I think joint density in this case is $f_{X_1, X_2}\left(x_1,x_2\right) = 1$ (reference)

Likewise the density function $f_Z$ is defined as convolution of $f_{X_1}$ and $f_{X_2}$ (reference: page 8)

Could someone please explain the difference between the two?

Thanks, RG

If you don't write down the support, you may not see what's going on -- but as soon as you do, it's a lot clearer.

I am not able to understand the difference between the joint density function and density function for a random variable Z = x1 + x2 where x1, x2 are uniform rvs in [0,1].

Note that $f_{X_1}(x_1)=1$ for $0<x_1<1$ and $0$ elsewhere; similarly for $X_2$.

The joint density is bivariate - the density is a surface.

I think joint density in this case is f(x1,x2) = 1

So, assuming independence, the joint density will be: $f(x_1,x_2) = f_{X_1}(x_1)\, f_{X_2}(x_2)= 1 \times 1=1$ on the unit square and $0$ elsewhere.

(At least, "bivariate uniform under independence")

Likewise the density function of z is defined as convolution of x1 and x2

It is the convolution if they're independent, yes.

The sum of a pair of quantities is a single quantity -- the sum of a pair of random variables is a univariate random variable.

The density function of the sum of independent variables goes from the sum of the smallest values of each variable to the sum of the largest values of each variable.

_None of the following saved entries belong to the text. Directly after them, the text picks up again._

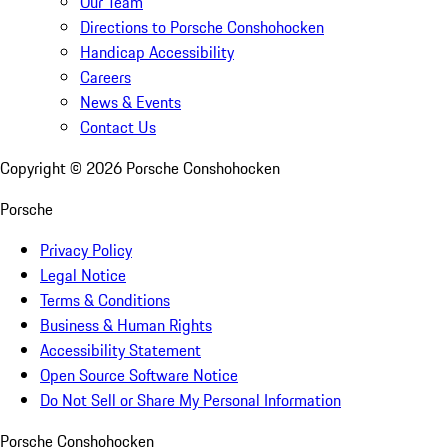
Our Team
Directions to Porsche Conshohocken
Handicap Accessibility
Careers
News & Events
Contact Us
Copyright ©
2026
Porsche Conshohocken
Porsche
Privacy Policy
Legal Notice
Terms & Conditions
Business & Human Rights
Accessibility Statement
Open Source Software Notice
Do Not Sell or Share My Personal Information
Porsche Conshohocken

Consequently the sum of a pair of independent variates each on $(0,1)$ will lie in the interval $(0+0,1+1)$ (i.e. on $(0,2)$).

The shape of the density for the sum (as you'll find if you perform the convolution) is symmetric and triangular, though it's also obvious from direct inspection of a picture of the joint density:

The blue arrows show all the density at a fixed $x_1+x_2$; this is evaluated at each point along the red line. You can see the amount of density at each point increases linearly until the peak at 1, then decreases linearly again.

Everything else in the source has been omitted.